[TRY IT] Pick out and copy every line below that has the word "which".

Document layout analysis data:
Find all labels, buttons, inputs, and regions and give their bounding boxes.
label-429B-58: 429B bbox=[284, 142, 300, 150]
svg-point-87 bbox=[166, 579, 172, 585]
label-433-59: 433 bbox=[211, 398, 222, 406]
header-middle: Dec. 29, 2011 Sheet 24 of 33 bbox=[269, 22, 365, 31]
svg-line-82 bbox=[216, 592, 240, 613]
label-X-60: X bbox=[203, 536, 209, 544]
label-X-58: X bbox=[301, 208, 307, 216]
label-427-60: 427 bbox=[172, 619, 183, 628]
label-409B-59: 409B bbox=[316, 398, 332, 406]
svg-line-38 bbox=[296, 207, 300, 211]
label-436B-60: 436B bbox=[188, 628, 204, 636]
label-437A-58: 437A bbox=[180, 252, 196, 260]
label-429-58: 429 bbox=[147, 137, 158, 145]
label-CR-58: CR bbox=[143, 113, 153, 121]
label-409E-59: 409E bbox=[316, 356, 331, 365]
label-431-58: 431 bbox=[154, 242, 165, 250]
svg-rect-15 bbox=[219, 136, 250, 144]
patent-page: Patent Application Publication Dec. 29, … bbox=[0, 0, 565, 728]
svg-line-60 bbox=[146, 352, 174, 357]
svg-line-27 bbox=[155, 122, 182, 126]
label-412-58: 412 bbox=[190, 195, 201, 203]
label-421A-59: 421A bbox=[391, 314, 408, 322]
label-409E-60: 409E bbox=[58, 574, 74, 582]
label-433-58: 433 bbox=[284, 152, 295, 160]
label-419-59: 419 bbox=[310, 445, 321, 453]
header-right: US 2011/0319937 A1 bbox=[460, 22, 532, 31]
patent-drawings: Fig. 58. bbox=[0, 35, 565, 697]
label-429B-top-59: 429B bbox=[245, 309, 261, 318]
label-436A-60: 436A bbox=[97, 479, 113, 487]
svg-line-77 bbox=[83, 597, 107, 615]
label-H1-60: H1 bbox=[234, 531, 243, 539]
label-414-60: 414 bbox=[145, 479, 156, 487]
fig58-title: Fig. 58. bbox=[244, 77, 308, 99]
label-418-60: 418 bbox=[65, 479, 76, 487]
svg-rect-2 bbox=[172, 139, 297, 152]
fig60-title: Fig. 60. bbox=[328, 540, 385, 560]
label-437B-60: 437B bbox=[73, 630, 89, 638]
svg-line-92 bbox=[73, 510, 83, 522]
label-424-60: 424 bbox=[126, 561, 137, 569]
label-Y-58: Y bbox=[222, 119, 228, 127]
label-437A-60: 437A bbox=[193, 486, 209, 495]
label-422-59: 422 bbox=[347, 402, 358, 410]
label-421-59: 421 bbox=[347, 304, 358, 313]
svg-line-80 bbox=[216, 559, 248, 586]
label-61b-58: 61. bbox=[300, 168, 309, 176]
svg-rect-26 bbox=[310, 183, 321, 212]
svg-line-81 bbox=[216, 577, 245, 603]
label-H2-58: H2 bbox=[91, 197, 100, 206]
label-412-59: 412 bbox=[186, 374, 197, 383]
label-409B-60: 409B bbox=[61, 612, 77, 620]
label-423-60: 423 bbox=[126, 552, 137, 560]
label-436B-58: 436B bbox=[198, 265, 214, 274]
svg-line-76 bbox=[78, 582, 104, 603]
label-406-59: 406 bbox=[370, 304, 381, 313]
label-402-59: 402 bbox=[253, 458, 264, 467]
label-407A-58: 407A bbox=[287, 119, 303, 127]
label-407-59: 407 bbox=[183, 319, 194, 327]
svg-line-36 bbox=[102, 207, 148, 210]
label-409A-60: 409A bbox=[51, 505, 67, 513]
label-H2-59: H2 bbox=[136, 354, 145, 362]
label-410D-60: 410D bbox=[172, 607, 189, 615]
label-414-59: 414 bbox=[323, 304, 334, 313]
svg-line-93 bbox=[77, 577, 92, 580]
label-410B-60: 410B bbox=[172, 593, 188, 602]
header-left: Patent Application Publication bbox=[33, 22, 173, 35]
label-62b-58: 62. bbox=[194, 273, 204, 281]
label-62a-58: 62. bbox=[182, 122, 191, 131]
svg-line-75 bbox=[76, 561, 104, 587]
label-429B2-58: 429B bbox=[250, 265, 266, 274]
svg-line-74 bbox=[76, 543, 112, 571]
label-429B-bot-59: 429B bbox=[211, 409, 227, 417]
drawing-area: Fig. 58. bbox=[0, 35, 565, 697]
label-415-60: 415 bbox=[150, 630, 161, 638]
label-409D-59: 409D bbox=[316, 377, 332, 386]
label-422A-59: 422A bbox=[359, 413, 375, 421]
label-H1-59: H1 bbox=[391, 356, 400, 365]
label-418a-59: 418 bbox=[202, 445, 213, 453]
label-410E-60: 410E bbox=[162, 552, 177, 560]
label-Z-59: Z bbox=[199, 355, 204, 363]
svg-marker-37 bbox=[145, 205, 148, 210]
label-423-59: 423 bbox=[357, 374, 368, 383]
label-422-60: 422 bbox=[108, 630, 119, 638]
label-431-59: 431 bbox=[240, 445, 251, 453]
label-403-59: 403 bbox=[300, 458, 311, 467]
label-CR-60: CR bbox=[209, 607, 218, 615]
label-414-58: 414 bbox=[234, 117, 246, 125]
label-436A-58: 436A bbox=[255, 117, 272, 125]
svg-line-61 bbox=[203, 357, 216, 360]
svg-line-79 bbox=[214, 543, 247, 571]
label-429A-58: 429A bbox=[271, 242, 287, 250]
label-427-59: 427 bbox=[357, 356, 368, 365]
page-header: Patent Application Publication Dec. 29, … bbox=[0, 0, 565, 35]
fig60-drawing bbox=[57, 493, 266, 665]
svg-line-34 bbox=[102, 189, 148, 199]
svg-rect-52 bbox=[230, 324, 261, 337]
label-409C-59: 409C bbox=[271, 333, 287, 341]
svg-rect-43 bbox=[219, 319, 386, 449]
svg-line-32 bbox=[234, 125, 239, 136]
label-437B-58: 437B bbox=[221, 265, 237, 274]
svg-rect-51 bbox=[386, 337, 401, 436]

--

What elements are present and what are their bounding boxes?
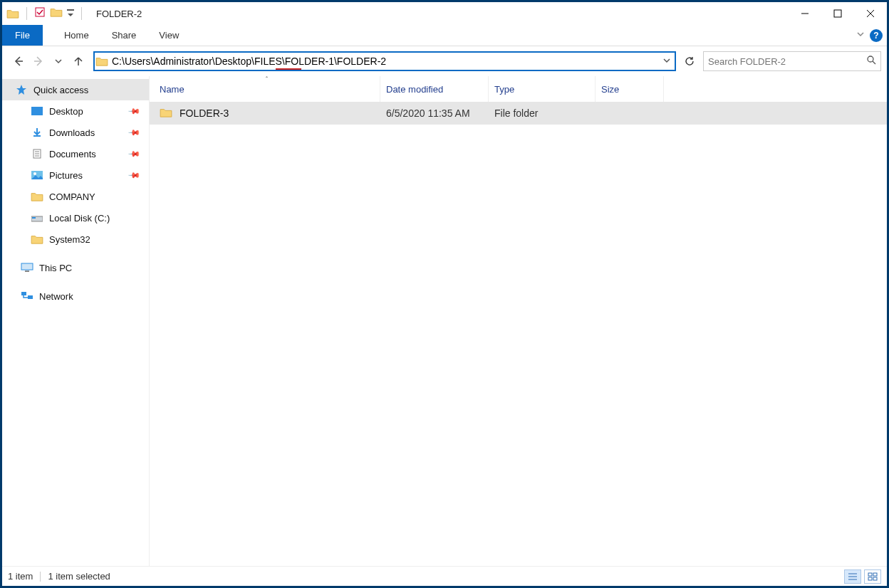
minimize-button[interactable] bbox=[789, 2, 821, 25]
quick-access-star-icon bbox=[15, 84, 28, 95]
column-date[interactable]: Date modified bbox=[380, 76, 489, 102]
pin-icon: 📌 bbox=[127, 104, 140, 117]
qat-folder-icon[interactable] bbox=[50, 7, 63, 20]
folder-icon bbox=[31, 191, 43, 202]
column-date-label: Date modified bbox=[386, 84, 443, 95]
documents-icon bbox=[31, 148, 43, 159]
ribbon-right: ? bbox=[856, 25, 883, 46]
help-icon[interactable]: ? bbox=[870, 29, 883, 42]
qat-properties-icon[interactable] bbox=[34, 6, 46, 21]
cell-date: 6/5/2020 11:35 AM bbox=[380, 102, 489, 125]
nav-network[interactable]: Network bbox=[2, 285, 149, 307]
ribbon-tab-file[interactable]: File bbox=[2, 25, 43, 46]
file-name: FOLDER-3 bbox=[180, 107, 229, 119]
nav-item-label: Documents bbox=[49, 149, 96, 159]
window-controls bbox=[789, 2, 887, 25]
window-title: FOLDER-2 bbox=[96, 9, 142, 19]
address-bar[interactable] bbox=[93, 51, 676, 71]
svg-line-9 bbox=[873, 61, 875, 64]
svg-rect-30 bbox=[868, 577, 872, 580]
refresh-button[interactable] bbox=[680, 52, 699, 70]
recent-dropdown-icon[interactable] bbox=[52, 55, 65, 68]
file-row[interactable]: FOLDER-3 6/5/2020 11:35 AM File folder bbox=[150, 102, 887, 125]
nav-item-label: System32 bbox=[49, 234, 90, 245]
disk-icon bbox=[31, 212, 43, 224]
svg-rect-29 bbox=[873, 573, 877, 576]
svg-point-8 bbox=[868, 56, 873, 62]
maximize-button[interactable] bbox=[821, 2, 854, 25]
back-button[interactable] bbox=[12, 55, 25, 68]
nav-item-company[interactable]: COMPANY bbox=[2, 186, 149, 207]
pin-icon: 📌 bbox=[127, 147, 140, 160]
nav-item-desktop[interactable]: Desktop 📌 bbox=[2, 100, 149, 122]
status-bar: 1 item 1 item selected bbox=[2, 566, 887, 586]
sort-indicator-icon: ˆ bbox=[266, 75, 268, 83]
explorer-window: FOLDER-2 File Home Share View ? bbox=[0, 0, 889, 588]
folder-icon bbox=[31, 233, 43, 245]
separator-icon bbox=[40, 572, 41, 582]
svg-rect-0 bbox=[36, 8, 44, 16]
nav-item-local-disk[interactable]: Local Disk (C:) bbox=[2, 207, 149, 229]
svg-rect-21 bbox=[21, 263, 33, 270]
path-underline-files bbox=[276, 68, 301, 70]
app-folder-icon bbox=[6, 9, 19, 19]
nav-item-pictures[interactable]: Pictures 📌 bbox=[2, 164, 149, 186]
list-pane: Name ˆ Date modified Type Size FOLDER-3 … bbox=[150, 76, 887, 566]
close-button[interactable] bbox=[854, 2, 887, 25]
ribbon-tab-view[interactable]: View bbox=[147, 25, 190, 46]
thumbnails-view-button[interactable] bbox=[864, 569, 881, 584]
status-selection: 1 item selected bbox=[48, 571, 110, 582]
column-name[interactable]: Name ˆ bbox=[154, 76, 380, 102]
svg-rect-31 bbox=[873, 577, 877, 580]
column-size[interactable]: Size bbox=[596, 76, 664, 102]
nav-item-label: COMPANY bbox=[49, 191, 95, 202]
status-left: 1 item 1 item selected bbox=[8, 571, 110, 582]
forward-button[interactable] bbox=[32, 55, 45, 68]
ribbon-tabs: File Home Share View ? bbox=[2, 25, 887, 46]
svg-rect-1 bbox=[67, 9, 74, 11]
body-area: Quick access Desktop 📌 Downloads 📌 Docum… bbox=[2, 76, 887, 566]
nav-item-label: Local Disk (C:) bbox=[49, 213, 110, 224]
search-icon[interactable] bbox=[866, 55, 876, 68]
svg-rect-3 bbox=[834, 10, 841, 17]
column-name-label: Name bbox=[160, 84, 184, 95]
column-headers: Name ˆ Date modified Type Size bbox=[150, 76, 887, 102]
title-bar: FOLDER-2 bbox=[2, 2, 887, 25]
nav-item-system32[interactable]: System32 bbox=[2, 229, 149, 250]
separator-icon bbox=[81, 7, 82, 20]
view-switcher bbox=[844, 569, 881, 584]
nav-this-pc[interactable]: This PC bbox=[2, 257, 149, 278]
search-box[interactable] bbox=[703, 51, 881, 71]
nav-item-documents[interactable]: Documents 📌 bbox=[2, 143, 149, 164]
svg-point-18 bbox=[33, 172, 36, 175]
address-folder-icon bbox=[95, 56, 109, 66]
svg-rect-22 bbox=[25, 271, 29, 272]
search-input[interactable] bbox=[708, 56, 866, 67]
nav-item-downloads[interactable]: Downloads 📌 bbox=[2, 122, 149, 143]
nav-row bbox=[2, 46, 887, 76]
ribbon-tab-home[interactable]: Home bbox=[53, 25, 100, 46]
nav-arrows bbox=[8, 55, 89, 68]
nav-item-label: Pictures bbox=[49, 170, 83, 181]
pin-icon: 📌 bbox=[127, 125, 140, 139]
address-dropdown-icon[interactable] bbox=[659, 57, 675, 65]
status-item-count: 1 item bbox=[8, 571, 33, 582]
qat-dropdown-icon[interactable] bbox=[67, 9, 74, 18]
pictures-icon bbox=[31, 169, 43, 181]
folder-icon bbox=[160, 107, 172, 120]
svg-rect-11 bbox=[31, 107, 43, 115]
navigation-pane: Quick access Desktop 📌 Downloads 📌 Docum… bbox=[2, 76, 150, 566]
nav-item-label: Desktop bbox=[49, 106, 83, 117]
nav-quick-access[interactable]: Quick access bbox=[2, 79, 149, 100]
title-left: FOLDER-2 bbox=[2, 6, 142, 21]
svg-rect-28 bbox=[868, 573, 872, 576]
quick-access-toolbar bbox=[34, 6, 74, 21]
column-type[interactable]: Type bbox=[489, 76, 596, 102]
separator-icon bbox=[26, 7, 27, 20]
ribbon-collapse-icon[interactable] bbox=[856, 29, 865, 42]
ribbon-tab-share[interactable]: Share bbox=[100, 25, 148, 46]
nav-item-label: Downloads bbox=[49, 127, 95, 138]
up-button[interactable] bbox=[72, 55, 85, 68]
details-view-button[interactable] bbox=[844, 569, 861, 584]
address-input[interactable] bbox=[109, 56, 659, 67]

--

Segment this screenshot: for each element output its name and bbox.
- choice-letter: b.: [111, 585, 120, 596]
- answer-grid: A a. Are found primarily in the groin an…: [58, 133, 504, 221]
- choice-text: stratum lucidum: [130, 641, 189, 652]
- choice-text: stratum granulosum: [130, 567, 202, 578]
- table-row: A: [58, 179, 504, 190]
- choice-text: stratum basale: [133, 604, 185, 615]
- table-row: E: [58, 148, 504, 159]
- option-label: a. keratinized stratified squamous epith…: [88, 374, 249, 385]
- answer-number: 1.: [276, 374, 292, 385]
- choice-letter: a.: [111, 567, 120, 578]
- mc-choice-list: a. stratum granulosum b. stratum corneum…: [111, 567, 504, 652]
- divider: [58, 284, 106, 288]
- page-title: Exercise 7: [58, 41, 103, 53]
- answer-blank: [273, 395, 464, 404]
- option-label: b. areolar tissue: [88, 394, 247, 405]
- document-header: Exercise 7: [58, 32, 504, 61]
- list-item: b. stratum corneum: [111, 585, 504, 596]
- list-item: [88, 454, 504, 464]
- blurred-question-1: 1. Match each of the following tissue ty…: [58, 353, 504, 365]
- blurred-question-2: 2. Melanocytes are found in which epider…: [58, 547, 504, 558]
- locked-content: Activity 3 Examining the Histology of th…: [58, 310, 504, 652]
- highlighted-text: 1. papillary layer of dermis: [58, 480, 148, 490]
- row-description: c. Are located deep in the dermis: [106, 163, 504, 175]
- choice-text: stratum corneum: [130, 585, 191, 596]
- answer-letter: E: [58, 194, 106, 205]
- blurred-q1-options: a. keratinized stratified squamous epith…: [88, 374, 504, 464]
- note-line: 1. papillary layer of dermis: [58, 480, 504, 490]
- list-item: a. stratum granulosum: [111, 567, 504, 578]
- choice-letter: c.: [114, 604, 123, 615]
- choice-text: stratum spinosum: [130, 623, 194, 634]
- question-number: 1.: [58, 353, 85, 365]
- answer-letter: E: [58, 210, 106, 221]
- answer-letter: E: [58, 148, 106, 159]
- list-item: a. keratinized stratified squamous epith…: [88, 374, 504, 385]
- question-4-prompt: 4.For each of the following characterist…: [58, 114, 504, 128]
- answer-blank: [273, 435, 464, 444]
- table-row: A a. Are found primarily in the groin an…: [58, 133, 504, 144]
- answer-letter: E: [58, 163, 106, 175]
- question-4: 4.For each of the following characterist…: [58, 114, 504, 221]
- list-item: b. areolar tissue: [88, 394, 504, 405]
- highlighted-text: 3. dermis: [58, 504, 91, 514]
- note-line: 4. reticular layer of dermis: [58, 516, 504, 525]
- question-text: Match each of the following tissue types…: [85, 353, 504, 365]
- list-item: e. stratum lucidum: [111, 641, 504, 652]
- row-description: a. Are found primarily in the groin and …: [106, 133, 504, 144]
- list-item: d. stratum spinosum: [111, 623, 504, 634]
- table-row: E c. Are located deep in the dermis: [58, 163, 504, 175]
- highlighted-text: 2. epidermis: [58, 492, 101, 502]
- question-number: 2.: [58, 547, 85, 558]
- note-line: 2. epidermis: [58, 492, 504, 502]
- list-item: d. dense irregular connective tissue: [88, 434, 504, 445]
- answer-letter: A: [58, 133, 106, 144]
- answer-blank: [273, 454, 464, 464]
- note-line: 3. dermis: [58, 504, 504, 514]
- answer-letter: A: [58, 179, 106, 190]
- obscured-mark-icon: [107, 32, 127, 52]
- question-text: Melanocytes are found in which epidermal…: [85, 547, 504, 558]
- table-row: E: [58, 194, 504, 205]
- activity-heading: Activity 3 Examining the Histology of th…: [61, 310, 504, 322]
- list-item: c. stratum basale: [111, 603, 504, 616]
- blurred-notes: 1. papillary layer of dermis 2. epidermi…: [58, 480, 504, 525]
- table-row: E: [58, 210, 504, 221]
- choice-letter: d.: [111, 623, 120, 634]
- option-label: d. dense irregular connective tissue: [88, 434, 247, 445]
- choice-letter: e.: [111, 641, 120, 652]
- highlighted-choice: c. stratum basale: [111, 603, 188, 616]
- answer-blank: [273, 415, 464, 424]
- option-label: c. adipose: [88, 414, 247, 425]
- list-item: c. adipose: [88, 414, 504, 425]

[OUTPUT OF THE EXERCISE]
- blurred-question-2: 2. Melanocytes are found in which epider…: [58, 547, 504, 558]
- question-text: Melanocytes are found in which epidermal…: [85, 547, 504, 558]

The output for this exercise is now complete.